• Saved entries
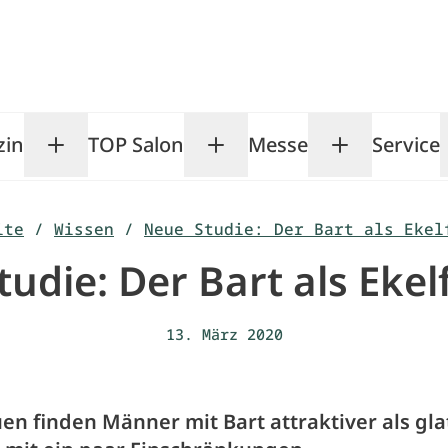
zin
TOP Salon
Messe
Service
Toggle Magazin submenu
Toggle TOP Salon subm
Toggle Me
ite
/
Wissen
/
Neue Studie: Der Bart als Ekel
udie: Der Bart als Ekel
13. März 2020
en finden Männer mit Bart attraktiver als glat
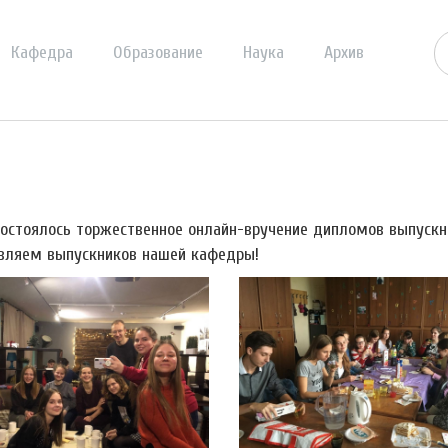
Кафедра
Образование
Наука
Архив
состоялось торжественное онлайн-вручение дипломов выпускн
вляем выпускников нашей кафедры!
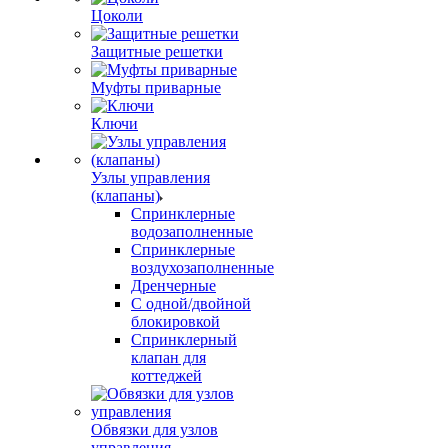
Цоколи
Защитные решетки
Муфты приварные
Ключи
Узлы управления
(клапаны)
Спринклерные
водозаполненные
Спринклерные
воздухозаполненные
Дренчерные
С одной/двойной
блокировкой
Спринклерный
клапан для
коттеджей
Обвязки для узлов
управления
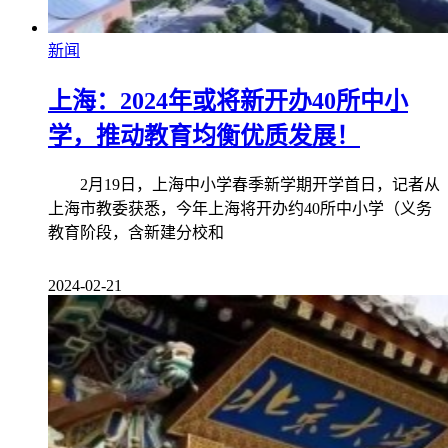
新闻
上海：2024年或将新开办40所中小
学，推动教育均衡优质发展！
2月19日，上海中小学春季新学期开学首日，记者从
上海市教委获悉，今年上海将开办约40所中小学（义务
教育阶段，含新建分校和
2024-02-21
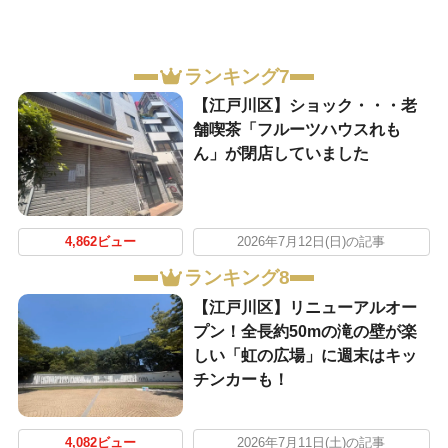
ランキング7
【江戸川区】ショック・・・老
舗喫茶「フルーツハウスれも
ん」が閉店していました
4,862ビュー
2026年7月12日(日)の記事
ランキング8
【江戸川区】リニューアルオー
プン！全長約50mの滝の壁が楽
しい「虹の広場」に週末はキッ
チンカーも！
4,082ビュー
2026年7月11日(土)の記事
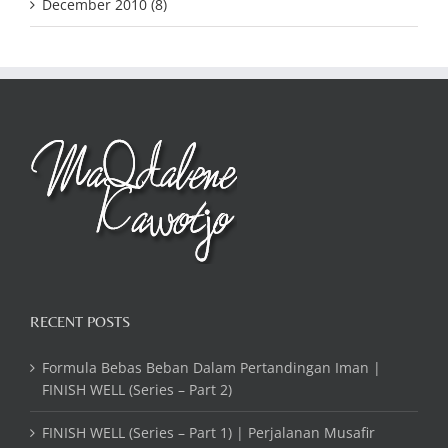
December 2010 (8)
RECENT POSTS
Formula Bebas Beban Dalam Pertandingan Iman |
FINISH WELL (Series – Part 2)
FINISH WELL (Series – Part 1) | Perjalanan Musafir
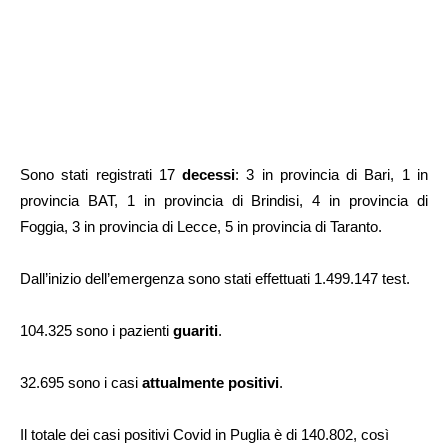
Sono stati registrati 17
decessi
: 3 in provincia di Bari, 1 in
provincia BAT, 1 in provincia di Brindisi, 4 in provincia di
Foggia, 3 in provincia di Lecce, 5 in provincia di Taranto.
Dall’inizio dell’emergenza sono stati effettuati 1.499.147 test.
104.325 sono i pazienti
guariti
.
32.695 sono i casi
attualmente positivi
.
Il totale dei casi positivi Covid in Puglia è di 140.802, così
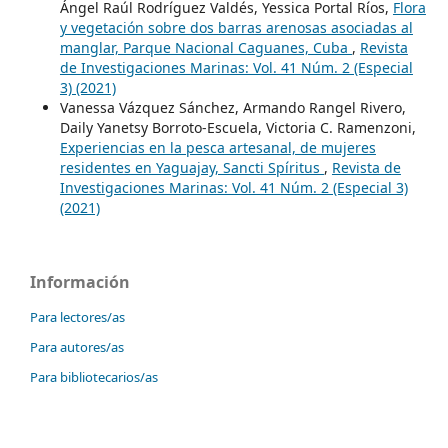
Ángel Raúl Rodríguez Valdés, Yessica Portal Ríos,
Flora
y vegetación sobre dos barras arenosas asociadas al
manglar, Parque Nacional Caguanes, Cuba
,
Revista
de Investigaciones Marinas: Vol. 41 Núm. 2 (Especial
3) (2021)
Vanessa Vázquez Sánchez, Armando Rangel Rivero,
Daily Yanetsy Borroto-Escuela, Victoria C. Ramenzoni,
Experiencias en la pesca artesanal, de mujeres
residentes en Yaguajay, Sancti Spíritus
,
Revista de
Investigaciones Marinas: Vol. 41 Núm. 2 (Especial 3)
(2021)
Información
Para lectores/as
Para autores/as
Para bibliotecarios/as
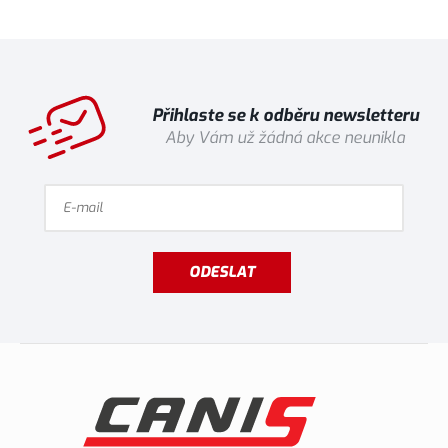
Přihlaste se k odběru newsletteru
Aby Vám už žádná akce neunikla
ODESLAT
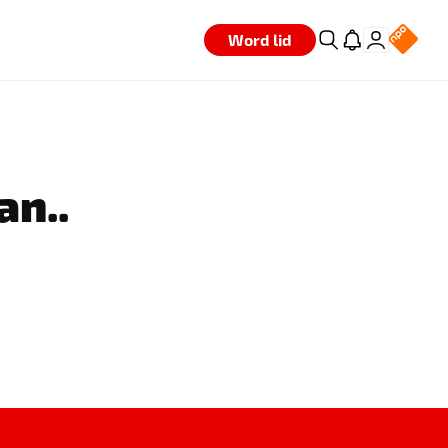
Word lid
an..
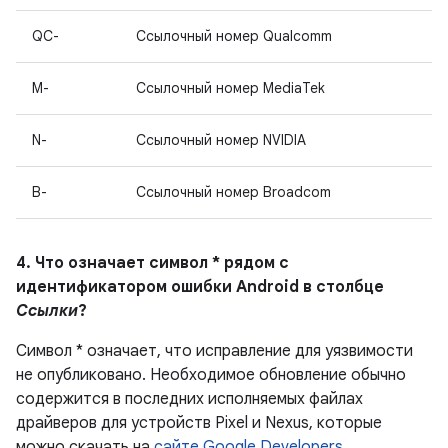
QC-
Ссылочный номер Qualcomm
M-
Ссылочный номер MediaTek
N-
Ссылочный номер NVIDIA
B-
Ссылочный номер Broadcom
4. Что означает символ * рядом с
идентификатором ошибки Android в столбце
Ссылки
?
Символ * означает, что исправление для уязвимости
не опубликовано.
Необходимое обновление обычно
содержится в последних исполняемых файлах
драйверов для устройств Pixel и Nexus, которые
можно скачать на
сайте Google Developers
.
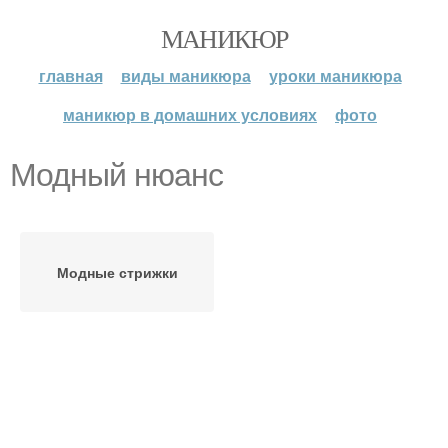
МАНИКЮР
главная
виды маникюра
уроки маникюра
маникюр в домашних условиях
фото
Модный нюанс
Модные стрижки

• Required work
Quote the preceding records in their entirety, excluding every picture.

• Reply to the task
zin
TOP Salon
Messe
Service
Toggle Magazin submenu
Toggle TOP Salon subm
Toggle Me
ite
/
Wissen
/
Neue Studie: Der Bart als Ekel
udie: Der Bart als Ekel
13. März 2020
en finden Männer mit Bart attraktiver als glat
Кафедра
Образование
Наука
Архив
состоялось торжественное онлайн-вручение дипломов выпускн
вляем выпускников нашей кафедры!
Цоколи
Защитные решетки
Муфты приварные
Ключи
Узлы управления
(клапаны)
Спринклерные
водозаполненные
Спринклерные
воздухозаполненные
Дренчерные
С одной/двойной
блокировкой
Спринклерный
клапан для
коттеджей
Обвязки для узлов
управления
新闻
上海：2024年或将新开办40所中小
学，推动教育均衡优质发展！
2月19日，上海中小学春季新学期开学首日，记者从
上海市教委获悉，今年上海将开办约40所中小学（义务
教育阶段，含新建分校和
2024-02-21
ランキング7
【江戸川区】ショック・・・老
舗喫茶「フルーツハウスれも
ん」が閉店していました
4,862ビュー
2026年7月12日(日)の記事
ランキング8
【江戸川区】リニューアルオー
プン！全長約50mの滝の壁が楽
しい「虹の広場」に週末はキッ
チンカーも！
4,082ビュー
2026年7月11日(土)の記事
December 2010 (8)
RECENT POSTS
Formula Bebas Beban Dalam Pertandingan Iman |
FINISH WELL (Series – Part 2)
FINISH WELL (Series – Part 1) | Perjalanan Musafir
Sono stati registrati 17
decessi
: 3 in provincia di Bari, 1 in
provincia BAT, 1 in provincia di Brindisi, 4 in provincia di
Foggia, 3 in provincia di Lecce, 5 in provincia di Taranto.
Dall’inizio dell’emergenza sono stati effettuati 1.499.147 test.
104.325 sono i pazienti
guariti
.
32.695 sono i casi
attualmente positivi
.
Il totale dei casi positivi Covid in Puglia è di 140.802, così
Ángel Raúl Rodríguez Valdés, Yessica Portal Ríos,
Flora
y vegetación sobre dos barras arenosas asociadas al
manglar, Parque Nacional Caguanes, Cuba
,
Revista
de Investigaciones Marinas: Vol. 41 Núm. 2 (Especial
3) (2021)
Vanessa Vázquez Sánchez, Armando Rangel Rivero,
Daily Yanetsy Borroto-Escuela, Victoria C. Ramenzoni,
Experiencias en la pesca artesanal, de mujeres
residentes en Yaguajay, Sancti Spíritus
,
Revista de
Investigaciones Marinas: Vol. 41 Núm. 2 (Especial 3)
(2021)
Información
Para lectores/as
Para autores/as
Para bibliotecarios/as
Přihlaste se k odběru newsletteru
Aby Vám už žádná akce neunikla
ODESLAT
Word lid
an..
QC-
Ссылочный номер Qualcomm
M-
Ссылочный номер MediaTek
N-
Ссылочный номер NVIDIA
B-
Ссылочный номер Broadcom
4. Что означает символ * рядом с
идентификатором ошибки Android в столбце
Ссылки
?
Символ * означает, что исправление для уязвимости
не опубликовано.
Необходимое обновление обычно
содержится в последних исполняемых файлах
драйверов для устройств Pixel и Nexus, которые
можно скачать на
сайте Google Developers
.
МАНИКЮР
главная
виды маникюра
уроки маникюра
маникюр в домашних условиях
фото
Модный нюанс
Модные стрижки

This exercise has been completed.